La cartilla de don Perpetuo
La cartilla del Servicio Militar Obligatorio era (y creo que todavía es) un documento importante. Lo supe la vez que invité al cine Alameda de la Ciudad de México a una muchacha un poco mayor que yo. Después de hacer una larguísima cola para comprar los boletos, le di uno a ella, y yo atrás. El hijo de puta que estaba en la entrada recibiendo los boletos, alzando la voz ante mi invitada y demás gente, me dijo:
—¡Cartilla militar! Esta es una película para adultos.
Ella, adentro; yo, afuera. Ella, sonriendo divertida; yo, sufriendo, hecho un idiota.
Pensé entonces: “Tengo que obtener mi cartilla para poder entrar a los cines a ver películas de adultos y no hacer otro papelón como éste”.
En la Preparatoria se podía hacer el SMN (Servicio Militar Nacional); dos veces me inscribí y dos veces deserté al llegar las vacaciones de diciembre para irme a mi pueblo. Cuando regresaba, estaba dado de baja.
Ya en la facultad conocí e hice amistad con “don Perpetuo”; él era un compañero gordito, rubito, ojos azules con mirada pícara y bigote porfiriano, le gustaba usar sombreros. A Chava Alemán, mi amigo, le pareció que nuestro cuate se parecía a don Perpetuo, uno de los personajes de la revista de Rius “Los Supermachos” y así le decíamos. Él parecía conocer a todo el mundo, era servicial y una sonrisa iluminaba siempre su discordante cara de querubín con bigote; un día le conté mi problema.
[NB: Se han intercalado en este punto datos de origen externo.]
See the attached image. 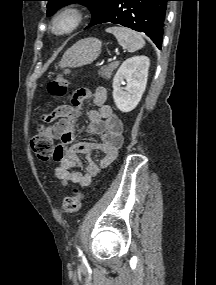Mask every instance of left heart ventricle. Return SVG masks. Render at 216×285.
Returning <instances> with one entry per match:
<instances>
[{"instance_id":"left-heart-ventricle-1","label":"left heart ventricle","mask_w":216,"mask_h":285,"mask_svg":"<svg viewBox=\"0 0 216 285\" xmlns=\"http://www.w3.org/2000/svg\"><path fill=\"white\" fill-rule=\"evenodd\" d=\"M68 25V21H63L62 23H60L59 28L63 29Z\"/></svg>"}]
</instances>
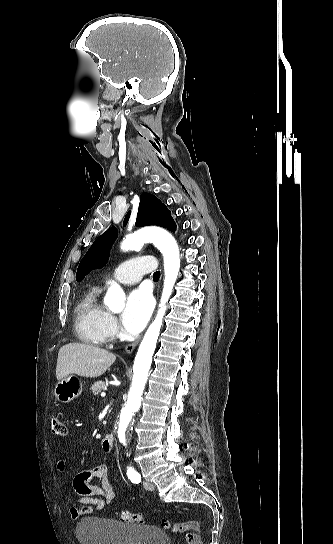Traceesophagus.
<instances>
[{
    "instance_id": "34e87169",
    "label": "esophagus",
    "mask_w": 333,
    "mask_h": 544,
    "mask_svg": "<svg viewBox=\"0 0 333 544\" xmlns=\"http://www.w3.org/2000/svg\"><path fill=\"white\" fill-rule=\"evenodd\" d=\"M139 341H140V338L137 339L136 341L128 344L125 347V350H124L125 354H127V355L131 354L134 351V349L136 348V346L138 345Z\"/></svg>"
}]
</instances>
—¿La cartilla militar? —y dijo—. ¡Yo te la consigo!
Don Perpetuo era un gran convencedor, cuando hablaba, convencía; siempre tenía algo que vender. Me dijo que un militar que estaba en palacio nacional (guardias presidenciales) era su amigo. Yo fui con él, no muy convencido que sirviera de algo. Para entrar a Palacio, mi amigo mostró una credencial que tenía los colores de la bandera y en letras chiquitas decía: “Club de Soldaditos de la Nación”, con una foto suya de cuando tenía seis años, pero su labia hizo el milagro.
—Mi coronel —le dijo a su amigo el militar—. Le presento a mi cuate, “El chiapaneco”; necesita su cartilla y, por azares del destino, no se la han dado. Pero es un gran guerrero: ha combatido en todas las cantinas de su colonia.
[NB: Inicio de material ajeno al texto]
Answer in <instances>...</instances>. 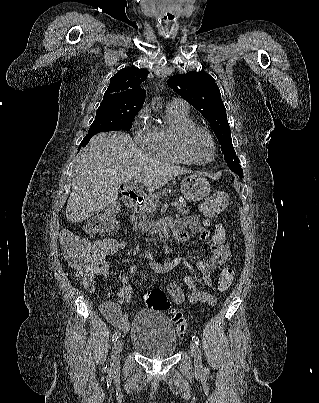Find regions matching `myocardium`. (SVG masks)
I'll use <instances>...</instances> for the list:
<instances>
[{"mask_svg":"<svg viewBox=\"0 0 319 403\" xmlns=\"http://www.w3.org/2000/svg\"><path fill=\"white\" fill-rule=\"evenodd\" d=\"M197 131L204 133L211 142V145L213 148V154H212V157L207 161H199V160L195 159L191 155V153L188 149L189 137L194 132H197ZM177 148H178L179 153L182 155V157H184L190 163L197 164V165L209 164L212 161H214V159L216 158V155H217V145H216L215 139H214L213 135L211 134V132L206 127L195 124V123L184 126L179 131L178 136H177Z\"/></svg>","mask_w":319,"mask_h":403,"instance_id":"f54148a6","label":"myocardium"}]
</instances>
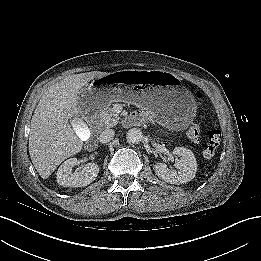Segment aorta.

El Coronel se rio y eso ablandó su corazón. En media hora, él mismo me dió mi cartilla. Un sello grande atravesaba el documento con la palabra: REMISO. A vuelo de pájaro yo leí: REMENSO. En letras más chiquitas decía: “El soldado, fulano de tal, por razones fisiológicas, pasa a formar parte de la reserva y en caso de conflicto bélico, el soldado tendrá que hacer su servicio militar en la guerra”.
—Don Perpetuo —le dije a mi regordete amigo—, creo que me jodiste: ¿Cómo está eso de hacer mi servicio militar en la guerra?
—No seas güey. Los Mexicanos somos pacifistas —dijo—; pero en caso que hubiera guerra, mientras nosotros, los que sí cumplimos con el servicio, nos damos en la madre con el enemigo, tú estarás marchando; así que, pinche soldado remiso: como tu superior que soy, te ordeno: ¡Meeedia vuelta!... ¡Ya!... ¡Paaaso reendiablado!... ¡Ya! ¿Chingóóón, no, güey?
Yo le llamo “La cartilla de don Perpetuo” y así me ha servido siempre (con todo y el infamante sello). Como no hemos entrado en guerra, sigo sin marchar, y si la hubiera, en las condiciones que estoy, tendrían que llevarme cargando en camilla o en silla de ruedas (no importa, aunque sea mentadas de madre le aviento a los invasores). Pienso que, la jodida cartilla de don Perpetuo me hubiera evitado la vergüenza de no dejarme entrar al cine Alameda a ver una película de Isela Vega. Pero no importa, gracias a eso pude ver “La Cenicienta y Los Siete Enanos” en el Palacio Chino, que como estaba casi vacío, mi fogosa amiga y yo logramos que hasta la bruja de la Cenicienta nos mirara… ¡de reojo!